Alas! We have reached our destination. While there were a couple of performance related sevs along the journey, we did not encounter any security incidents. We achieved the perfect safety record by following the steps meticulously. At the end of the one-month mark, the legacy service was sunsetted and we headed out for a celebration!
Lessons we’ve learned during the migration
The temptation to refactor while rewriting the service
Many of us saw this migration as an opportunity to refactor and improve the legacy authZ service. There were some structural issues and bugs we were itching to address. At the same time, we were also tasked to deliver within a certain timeframe.
After much discussion, the team leaned toward minimal changes because we knew any differences could potentially lead to issues needing investigation. A direct rewrite from Go to TypeScript was the way to go. This maximized available time for stabilizing the new service to reduce possible vulnerabilities. The decision paid off big time since we were able to finish new service implementation quickly, leaving us plenty of time to debug differences between the new and old systems. Similar code flows in both versions of the authZ service also helped us quickly locate the root cause for the bugs. The end result was a successful migration with no serious security incidents!
Perplexing intermittent permission diffs that are not reproducible!
Replication lag between primary and secondary database instances
During the side-by-side comparison phase where the legacy service was still serving the responses, we started noticing failing tests and monitors whenever policies were updated. Permission differences would show up whenever policies were changed. And to make matters worse, we were not able to reproduce the differences when rerunning the permission check with the exact same set of parameters!
It took us a long time to figure out that database replication lag was the culprit. Prior to the migration, the legacy Authz service ran on a single database instance. Policy changes were reflected instantaneously in permission check results. The new service used a cluster of database instances to improve load balancing. The replication lag from the read/write primary to the read-only instances meant the policies were out-of-sync for a short period of time. If any permission checks were conducted during the time window, the results would be different.

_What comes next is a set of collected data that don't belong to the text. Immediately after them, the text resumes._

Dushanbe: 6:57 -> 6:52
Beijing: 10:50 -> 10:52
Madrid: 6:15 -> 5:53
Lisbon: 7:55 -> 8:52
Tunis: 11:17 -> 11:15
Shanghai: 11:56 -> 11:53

The problem presented a unique challenge for us. We had to find a balance between consistency and load-balancing. So we did a benchmark to gain visibility into the load for permission check on primary-only. To our pleasure, we found the load only resulted in a small single-digit percentage increase in cpu usage. Then the fix was easy: let’s always use the primary database instance for permission checks. This solution gave us immediate consistency while not impacting overall performance. Problem solved and everyone was happy!
Data sync delay caused by AWS Data Migration Service (DMS)
After switching to reading from primary, we saw a reduction in diffs. But! Diffs are still happening. Once again, we noticed the permission check diffs only occurred when updating policies. The cause this time lay with the AWS DMS. Because we relied on the legacy service to update policies, the data needed time to sync between the two databases. If a permission check is done prior to completing the synchronization, it would be different between two services.
To mitigate this delay, the team came up with an ingenious solution: a delayed retry!
We calculated the average time needed for synchronization to complete. Whenever a diff was encountered, the code would wait a bit longer than the average before checking again. If the second check had the same result as the old service, we knew the diff was caused by data replication delay and it would be considered as a non-issue.
With this additional logic, we eliminated a whole class of errors needing to be investigated. This saved a huge amount of time!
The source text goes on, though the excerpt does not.